ŞEKER KÂĞITLARI     

ŞEKER KÂĞITLARI     


Şeker kâğıtları…

     Ne güzel şeydi onlar!

     Çocukluğumuzda hayatımıza ayrı bir renk katan cıvıl cıvıl şeyler…

     Kitaplarımızın arasında, bir çocuk annesini nasıl beklerse özlemle kitabın kapağının açılmasını bekleyen sihirli parıltılar…

     Mahalle mektebine giderken Elif cüzünün içinde yeni bir harf öğrendiğimizde sevincimizi önce onlarla paylaşırdık, hatırlayanınız var mı?

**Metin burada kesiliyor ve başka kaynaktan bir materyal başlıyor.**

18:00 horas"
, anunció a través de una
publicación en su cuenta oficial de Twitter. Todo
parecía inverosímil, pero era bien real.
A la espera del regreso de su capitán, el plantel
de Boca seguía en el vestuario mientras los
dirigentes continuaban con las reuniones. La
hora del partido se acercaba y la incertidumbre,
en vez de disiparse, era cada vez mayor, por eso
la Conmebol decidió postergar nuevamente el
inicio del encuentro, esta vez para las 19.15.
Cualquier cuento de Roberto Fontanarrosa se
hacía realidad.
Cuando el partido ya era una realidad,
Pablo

     Bayramlarda bizim için şeker yemekten daha önemlisi şeker kâğıdı toplamaktı. Sanki şeker mevsimi bir anda geçiverecekmiş gibi ellerimizi nasıl çabuk tutardık. Onlardan çeşit çeşit süsler yapardık. Çoğu evin tavanında ikiz fındıklarla sarmaş dolaş halde görürdük onları ya da masaları, vitrinleri süsleyen turna kuşları gibi bir şeydiler…

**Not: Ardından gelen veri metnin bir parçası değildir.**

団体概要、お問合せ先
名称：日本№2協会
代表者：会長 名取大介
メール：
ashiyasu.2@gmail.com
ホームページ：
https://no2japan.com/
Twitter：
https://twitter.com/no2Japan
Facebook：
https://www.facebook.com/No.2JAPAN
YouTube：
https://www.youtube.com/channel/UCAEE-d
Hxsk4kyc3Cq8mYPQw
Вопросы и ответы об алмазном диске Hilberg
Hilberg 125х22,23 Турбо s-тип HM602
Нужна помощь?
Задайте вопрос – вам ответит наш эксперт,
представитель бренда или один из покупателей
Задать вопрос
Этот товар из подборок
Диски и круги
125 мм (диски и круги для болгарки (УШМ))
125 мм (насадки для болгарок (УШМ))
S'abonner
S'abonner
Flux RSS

     Şeker kâğıtlarının katlanması ayrı bir hüner gerektirirdi elbet. Onu öyle paçavra gibi katlayıp koyamazdık kitapların arasına. Onların da kalbinin olduğunu ve kırılabileceğini düşünürdük. İncitiriz diye korkardık. Yol kenarında parçalanıp atılmış bir şeker kâğıdı görsek içimiz nasıl acırdı.

     Ne kadar saf, yalansız ve tatlı bir dünya sunarlardı bize.

     Şimdiki çocuklar onların yerini plastik oyuncaklarla doldurup kendilerine sahte bir dünya kurmaya çalışıyorlar… Doldurabilirler mi?

     Yeni nesil kitapların arasında reklâm kokan ayraçlar, şeker kâğıtlarının tadını hiç vermiyor bana. Hani arada konuşmalıyım onlarla, kitap okurken dertleşmeliyim. Gözlerimden yaş düştüğünde sayfaların arasına beni teselli etmeli. Onlara bakarak gülümseyebilmeliyim. Ruhum ısınmalı. İşte böyle bir dosttu şeker kâğıtları.

     Belki de gözlerimizdeki ışıltının yavaş yavaş yok olmasının nedeni şeker kâğıtlarını yırtıp büyük bir açgözlülükle şekerlere saldırmamızdır. Ne dersiniz?